L’ancienne région Midi-Pyrénées au top, les Hauts-de-France à la traîne

Le haut du tableau est occupé par de nombreuses villes du quart Sud-Ouest de la France. Il y a quatre communes de l’ancienne région Midi-Pyrénées dans le Top 10 (Albi, Tarbes, Toulouse, Montauban). Bordeaux (3e), Bayonne (10e) et Biarritz (13e) sont aussi bien classées. On retrouve aussi des endroits plutôt huppés de la Côte d’Azur ou de la région parisienne qui obtiennent de beaux scores : Neuilly-sur-Seine (7e), Cannes (11e), Cagnes-sur-Mer (12e)… Grenoble (4e), ville au dynamisme entrepreneurial certain, est plombé par ses problèmes de pollution, mais surperforme dans les autres critères.

À l’inverse, les villes qui sont en queue de classement sont surtout situées dans les Hauts-de-France. Roubaix, Calais et Dunkerque ferment la marche. Tourcoing (95e) et Saint-Quentin (92e) ne sont pas loin devant.

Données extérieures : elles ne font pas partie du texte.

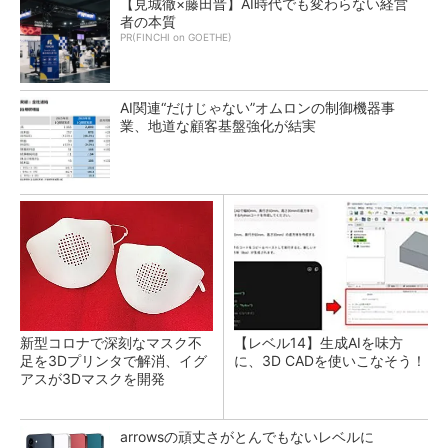
【見城徹×藤田晋】AI時代でも変わらない経営
者の本質
PR(FINCHI on GOETHE)
AI関連“だけじゃない”オムロンの制御機器事
業、地道な顧客基盤強化が結実
新型コロナで深刻なマスク不
【レベル14】生成AIを味方
足を3Dプリンタで解消、イグ
に、3D CADを使いこなそう！
アスが3Dマスクを開発
arrowsの頑丈さがとんでもないレベルに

Difficultés socioéconomiques

Faut-il y voir un signe des bienfaits du soleil ou de la cuisine à la graisse de canard ? Antoine Flahault, professeur de santé publique à l’université de Genève avance des explications plus socio-économiques. «Mes trois hypothèses sont basées sur les revenus, l’éducation et la place sur l’échelle sociale. Ce sont les déterminants sociaux de la santé», détaille-t-il. L’ARS Hauts-de-France l’a bien compris, en lançant en juillet dernier un grand appel à projet pour lutter contre ces inégalités. Lutte contre le tabagisme et l’alcoolisme, conditions de logement, pollution, nuisances sonores, alimentation saine, encouragement de la pratique sportive… les leviers sont nombreux pour rééquilibrer la balance. «En réalité, tout ce que l’on promeut pour la santé est adopté par les plus riches et les mieux éduqués, souligne Antoine Flahault. Il faut le rendre accessible et populaire.